YOUR ASSIGNMENT:
Reproduce the data below in full. Nothing should differ from the original.
Segment Start: RECORD EXCERPTS
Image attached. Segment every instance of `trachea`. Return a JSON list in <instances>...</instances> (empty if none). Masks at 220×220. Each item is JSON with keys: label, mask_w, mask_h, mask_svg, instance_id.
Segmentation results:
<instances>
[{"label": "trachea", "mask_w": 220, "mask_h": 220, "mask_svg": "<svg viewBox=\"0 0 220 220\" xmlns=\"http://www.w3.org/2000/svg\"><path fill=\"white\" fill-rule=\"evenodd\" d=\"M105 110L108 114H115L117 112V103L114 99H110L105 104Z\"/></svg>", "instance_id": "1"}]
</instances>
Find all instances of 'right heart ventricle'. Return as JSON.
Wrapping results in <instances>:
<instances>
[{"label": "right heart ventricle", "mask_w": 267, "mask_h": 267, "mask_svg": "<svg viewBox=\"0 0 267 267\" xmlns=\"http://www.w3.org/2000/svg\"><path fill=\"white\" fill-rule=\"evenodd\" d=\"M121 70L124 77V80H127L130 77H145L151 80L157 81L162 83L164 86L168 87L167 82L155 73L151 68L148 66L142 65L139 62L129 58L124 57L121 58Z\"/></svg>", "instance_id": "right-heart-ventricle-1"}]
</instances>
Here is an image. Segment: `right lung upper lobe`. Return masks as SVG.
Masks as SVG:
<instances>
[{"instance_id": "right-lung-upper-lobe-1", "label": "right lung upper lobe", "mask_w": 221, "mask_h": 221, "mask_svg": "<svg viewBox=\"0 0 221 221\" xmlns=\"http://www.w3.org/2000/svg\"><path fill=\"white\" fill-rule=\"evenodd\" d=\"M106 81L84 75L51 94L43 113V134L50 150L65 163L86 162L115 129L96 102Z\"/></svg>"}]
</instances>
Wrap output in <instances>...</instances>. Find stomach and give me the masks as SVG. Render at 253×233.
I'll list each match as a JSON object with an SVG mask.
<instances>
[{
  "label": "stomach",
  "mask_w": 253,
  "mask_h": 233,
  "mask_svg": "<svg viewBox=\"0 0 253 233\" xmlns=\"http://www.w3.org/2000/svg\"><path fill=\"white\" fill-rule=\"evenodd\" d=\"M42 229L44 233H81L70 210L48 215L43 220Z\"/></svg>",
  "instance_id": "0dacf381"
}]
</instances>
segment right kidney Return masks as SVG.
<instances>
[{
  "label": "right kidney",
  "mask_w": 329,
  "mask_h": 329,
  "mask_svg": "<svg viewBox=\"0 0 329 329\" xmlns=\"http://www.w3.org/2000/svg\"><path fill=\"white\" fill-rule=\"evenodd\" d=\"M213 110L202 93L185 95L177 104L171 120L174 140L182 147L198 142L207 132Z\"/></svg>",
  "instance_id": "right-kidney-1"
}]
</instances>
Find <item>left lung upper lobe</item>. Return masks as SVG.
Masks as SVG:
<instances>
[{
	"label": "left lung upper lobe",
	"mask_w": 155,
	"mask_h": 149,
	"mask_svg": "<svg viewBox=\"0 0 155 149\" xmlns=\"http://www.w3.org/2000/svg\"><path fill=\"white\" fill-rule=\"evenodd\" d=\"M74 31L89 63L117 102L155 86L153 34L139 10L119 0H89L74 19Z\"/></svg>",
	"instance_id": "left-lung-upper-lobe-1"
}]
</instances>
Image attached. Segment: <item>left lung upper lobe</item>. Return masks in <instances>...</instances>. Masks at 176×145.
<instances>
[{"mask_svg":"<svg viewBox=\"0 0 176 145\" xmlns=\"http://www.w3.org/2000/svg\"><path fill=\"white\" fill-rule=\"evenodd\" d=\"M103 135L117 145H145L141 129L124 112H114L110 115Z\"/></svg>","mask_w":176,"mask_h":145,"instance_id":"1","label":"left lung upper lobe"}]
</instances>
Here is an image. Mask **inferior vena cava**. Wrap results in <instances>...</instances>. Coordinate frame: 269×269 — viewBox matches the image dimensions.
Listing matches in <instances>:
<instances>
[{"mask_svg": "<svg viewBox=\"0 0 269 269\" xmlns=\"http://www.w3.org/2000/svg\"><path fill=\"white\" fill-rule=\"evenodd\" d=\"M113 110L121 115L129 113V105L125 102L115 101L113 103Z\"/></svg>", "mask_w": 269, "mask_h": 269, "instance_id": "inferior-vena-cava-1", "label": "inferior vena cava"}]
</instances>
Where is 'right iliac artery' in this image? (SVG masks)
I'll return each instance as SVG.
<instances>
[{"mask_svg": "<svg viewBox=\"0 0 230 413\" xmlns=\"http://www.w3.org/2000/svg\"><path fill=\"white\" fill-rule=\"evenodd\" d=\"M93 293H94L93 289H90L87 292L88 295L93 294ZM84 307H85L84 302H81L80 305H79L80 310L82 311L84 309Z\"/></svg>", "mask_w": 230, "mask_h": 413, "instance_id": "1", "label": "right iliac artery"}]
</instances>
Segment End: RECORD EXCERPTS
EXERCISE RESPONSE:
Image attached. Segment every instance of `trachea`. Return a JSON list in <instances>...</instances> (empty if none). Masks at 220×220. Each item is JSON with keys: label, mask_w, mask_h, mask_svg, instance_id.
Segmentation results:
<instances>
[{"label": "trachea", "mask_w": 220, "mask_h": 220, "mask_svg": "<svg viewBox=\"0 0 220 220\" xmlns=\"http://www.w3.org/2000/svg\"><path fill=\"white\" fill-rule=\"evenodd\" d=\"M105 110L108 114H115L117 112V103L114 99H110L105 104Z\"/></svg>", "instance_id": "1"}]
</instances>
Find all instances of 'right heart ventricle'. Return as JSON.
Wrapping results in <instances>:
<instances>
[{"label": "right heart ventricle", "mask_w": 267, "mask_h": 267, "mask_svg": "<svg viewBox=\"0 0 267 267\" xmlns=\"http://www.w3.org/2000/svg\"><path fill=\"white\" fill-rule=\"evenodd\" d=\"M121 70L124 77V80H127L130 77H145L151 80L157 81L162 83L164 86L168 87L167 82L155 73L151 68L148 66L142 65L139 62L129 58L124 57L121 58Z\"/></svg>", "instance_id": "right-heart-ventricle-1"}]
</instances>
Here is an image. Segment: `right lung upper lobe`. Return masks as SVG.
Masks as SVG:
<instances>
[{"instance_id": "right-lung-upper-lobe-1", "label": "right lung upper lobe", "mask_w": 221, "mask_h": 221, "mask_svg": "<svg viewBox=\"0 0 221 221\" xmlns=\"http://www.w3.org/2000/svg\"><path fill=\"white\" fill-rule=\"evenodd\" d=\"M106 81L84 75L51 94L43 113V134L50 150L65 163L86 162L115 129L96 102Z\"/></svg>"}]
</instances>
Wrap output in <instances>...</instances>. Find stomach and give me the masks as SVG. Render at 253×233.
I'll list each match as a JSON object with an SVG mask.
<instances>
[{
  "label": "stomach",
  "mask_w": 253,
  "mask_h": 233,
  "mask_svg": "<svg viewBox=\"0 0 253 233\" xmlns=\"http://www.w3.org/2000/svg\"><path fill=\"white\" fill-rule=\"evenodd\" d=\"M42 229L44 233H81L70 210L48 215L43 220Z\"/></svg>",
  "instance_id": "0dacf381"
}]
</instances>
segment right kidney Return masks as SVG.
<instances>
[{
  "label": "right kidney",
  "mask_w": 329,
  "mask_h": 329,
  "mask_svg": "<svg viewBox=\"0 0 329 329\" xmlns=\"http://www.w3.org/2000/svg\"><path fill=\"white\" fill-rule=\"evenodd\" d=\"M213 110L202 93L185 95L177 104L171 120L174 140L182 147L198 142L207 132Z\"/></svg>",
  "instance_id": "right-kidney-1"
}]
</instances>
Find <item>left lung upper lobe</item>. Return masks as SVG.
Masks as SVG:
<instances>
[{
	"label": "left lung upper lobe",
	"mask_w": 155,
	"mask_h": 149,
	"mask_svg": "<svg viewBox=\"0 0 155 149\" xmlns=\"http://www.w3.org/2000/svg\"><path fill=\"white\" fill-rule=\"evenodd\" d=\"M74 31L89 63L117 102L155 86L153 34L139 10L119 0H89L74 19Z\"/></svg>",
	"instance_id": "left-lung-upper-lobe-1"
}]
</instances>
Image attached. Segment: <item>left lung upper lobe</item>. Return masks in <instances>...</instances>. Masks at 176×145.
<instances>
[{"mask_svg":"<svg viewBox=\"0 0 176 145\" xmlns=\"http://www.w3.org/2000/svg\"><path fill=\"white\" fill-rule=\"evenodd\" d=\"M103 135L117 145H145L141 129L124 112H114L110 115Z\"/></svg>","mask_w":176,"mask_h":145,"instance_id":"1","label":"left lung upper lobe"}]
</instances>
Here is an image. Mask **inferior vena cava**. Wrap results in <instances>...</instances>. Coordinate frame: 269×269 — viewBox matches the image dimensions.
Listing matches in <instances>:
<instances>
[{"mask_svg": "<svg viewBox=\"0 0 269 269\" xmlns=\"http://www.w3.org/2000/svg\"><path fill=\"white\" fill-rule=\"evenodd\" d=\"M113 110L121 115L129 113V105L125 102L115 101L113 103Z\"/></svg>", "mask_w": 269, "mask_h": 269, "instance_id": "inferior-vena-cava-1", "label": "inferior vena cava"}]
</instances>
Where is 'right iliac artery' in this image? (SVG masks)
I'll return each instance as SVG.
<instances>
[{"mask_svg": "<svg viewBox=\"0 0 230 413\" xmlns=\"http://www.w3.org/2000/svg\"><path fill=\"white\" fill-rule=\"evenodd\" d=\"M93 293H94L93 289H90L87 292L88 295L93 294ZM84 307H85L84 302H81L80 305H79L80 310L82 311L84 309Z\"/></svg>", "mask_w": 230, "mask_h": 413, "instance_id": "1", "label": "right iliac artery"}]
</instances>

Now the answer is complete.